Home inSight Renewed Negotiation Can Still Ensure Peace in Ukraine

Renewed Negotiation Can Still Ensure Peace in Ukraine

Shoshana Bryen and Stephen Bryen
Employees unload a plane with a new US security assistance provided to Ukraine, at Kyiv's airport Boryspil on January 25, 2022. (Photo: AFP)

“Jaw, jaw, jaw is better than war, war, war,” intoned Winston Churchill; it rhymed when he said it. Unfortunately, the Biden administration appears to be jawing its way toward a war between Russia and Ukraine that could involve the United States. After weeks of unproductive talks between Russia and the U.S., and between Russia and NATO, the administration and its allies have chosen to ratchet up the threat.

In a meeting with Russian foreign minister Sergei Lavrov, Secretary of State Antony Blinken warned of “massive consequences” should Russia invade Ukraine. British prime minister Boris Johnson has warned that a “lightning war” in Ukraine could not be ruled out, and that such a war would be “painful, violent and bloody.” Over the weekend, the families of American embassy personnel in Kyiv were ordered to leave the country.

In that context, a Pentagon memo—parts of which appeared in the press—describing an option to send 5,000 troops to Eastern Europe with the possibility of increasing the number tenfold if the Russians invade seems like a match on kindling. It is, admittedly, the job of the Pentagon to ensure that the president—the commander in chief—has military options at his disposal for contingencies before those contingencies become dire events. And for the Biden administration, now trying to recover its mojo after a bloody Afghanistan debacle, threats have a certain appeal.

Unfortunately, it is the sort of appeal that led Emperor Franz Joseph to declare war on Serbia in 1914. The Austrian declaration forced the Russians to mobilize and triggered military commitments among Russia’s allies, including France and England. That opened the door for Kaiser Wilhelm to attack France and Belgium, really aiming to knock out Britain. The result? Failure and 40 million casualties. A whole generation of young men lost. Millions of civilians killed, many in outrageous atrocities.

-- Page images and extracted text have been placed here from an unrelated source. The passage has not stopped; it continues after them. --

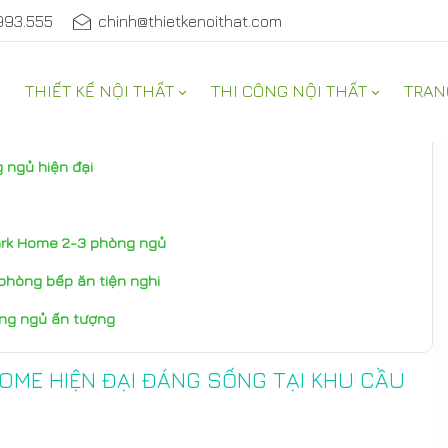
993.555
chinh@thietkenoithat.com
THIẾT KẾ NỘI THẤT
THI CÔNG NỘI THẤT
TRAN
g ngủ hiện đại
ark Home 2-3 phòng ngủ
phòng bếp ăn tiện nghi
òng ngủ ấn tượng
HOME HIỆN ĐẠI ĐÁNG SỐNG TẠI KHU CẦU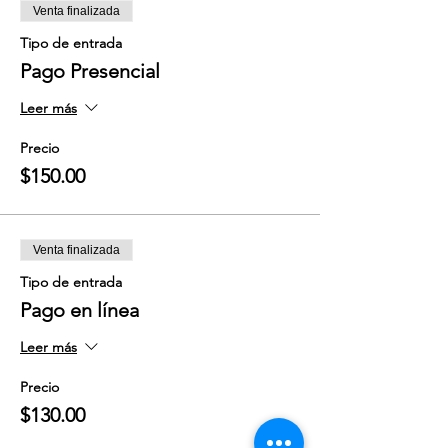
Venta finalizada
Tipo de entrada
Pago Presencial
Leer más
Precio
$150.00
Venta finalizada
Tipo de entrada
Pago en línea
Leer más
Precio
$130.00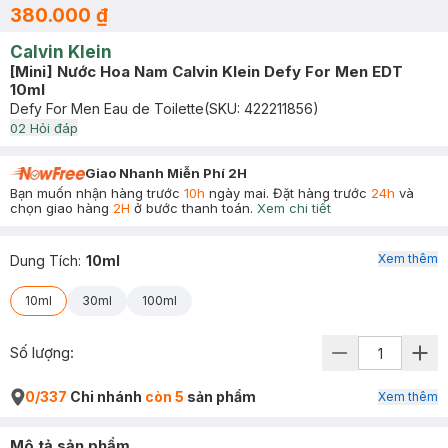
380.000 ₫
Calvin Klein
[Mini] Nước Hoa Nam Calvin Klein Defy For Men EDT
10ml
Defy For Men Eau de Toilette
(SKU:
422211856
)
0
2
Hỏi đáp
Giao Nhanh Miễn Phí 2H
Bạn muốn nhận hàng trước
10h
ngày mai. Đặt hàng trước
24h
và
chọn giao hàng
2H
ở bước thanh toán.
Xem chi tiết
Xem thêm
Dung Tích
:
10ml
10ml
30ml
100ml
Số lượng:
0/337
Chi nhánh
còn 5
sản phẩm
Xem thêm
Mô tả sản phẩm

The current situation is unlikely to produce a reprise of World War I. However, we don’t know what the Russian generals want or what they have told President Vladimir Putin. We do know what NATO leaders are saying, and a lot of it is nonsense. NATO is in no position to fight Russia, even with the full weight of the United States, and has no capacity to stop a number of its eastern European members from being overrun.

Furthermore, Ukraine is not a NATO member and has no claim to NATO troops. Yet NATO has pledged an intervention force for eastern Europe of approximately 30,000 soldiers. In reality that force probably consists of 5,000, the majority of whom are Americans. NATO has strong air power, but weak air and missile defenses, and a small, armored force that could not stop a forceful assault by Russia. Russia, which lives in the neighborhood, has a reinvigorated military, a strong armor force that can be rapidly deployed, excellent mobile air defenses and plenty of missiles.

The issue, in the end, is a simple one: there is no military victory to be found here, and supporting the Ukrainian militarily is likely to prove fatal to both Ukraine and to Europe.

Negotiation is the best path forward. The Ukrainians have ducked their responsibility under the Minsk II Treaty to negotiate with Russia under the auspices of the Organization for Security and Cooperation in Europe and are pushing NATO toward an unwinnable war. Washington and its allies should be facilitating negotiations under the treaty and making it clear to Kyiv that without that step, Ukraine will get no help from the U.S. or from NATO.

This is not the message coming from the West, and the prevailing view in Washington is that we can deter Russia by making bigger and bigger threats.

A more workable approach, along with pushing Ukrainian president Volodymir Zelensky to the table, would be to put in place a negotiator who is respected by all sides. Today, Europe’s leaders are, generally speaking, weak; Washington is worse. Perhaps the only person with the stature and gravitas and understanding of both sides who can come to the rescue is former German prime minister Angela Merkel.

Dependent on Moscow for energy and trade, Germany is deeply disinclined toward war with Russia. Merkel will likely be considered by Putin the least of the Western evils. Merkel is also a strong proponent of Atlantic alliance interests and unlikely to wrangle the West into a losing posture. And there is the added benefit of having Washington take a back seat in a conversation that is European—not NATO.

Time is short. Drafting Ms. Merkel to lead the negotiation ought to be all-around acceptable and could lead to a miracle on the Dnieper.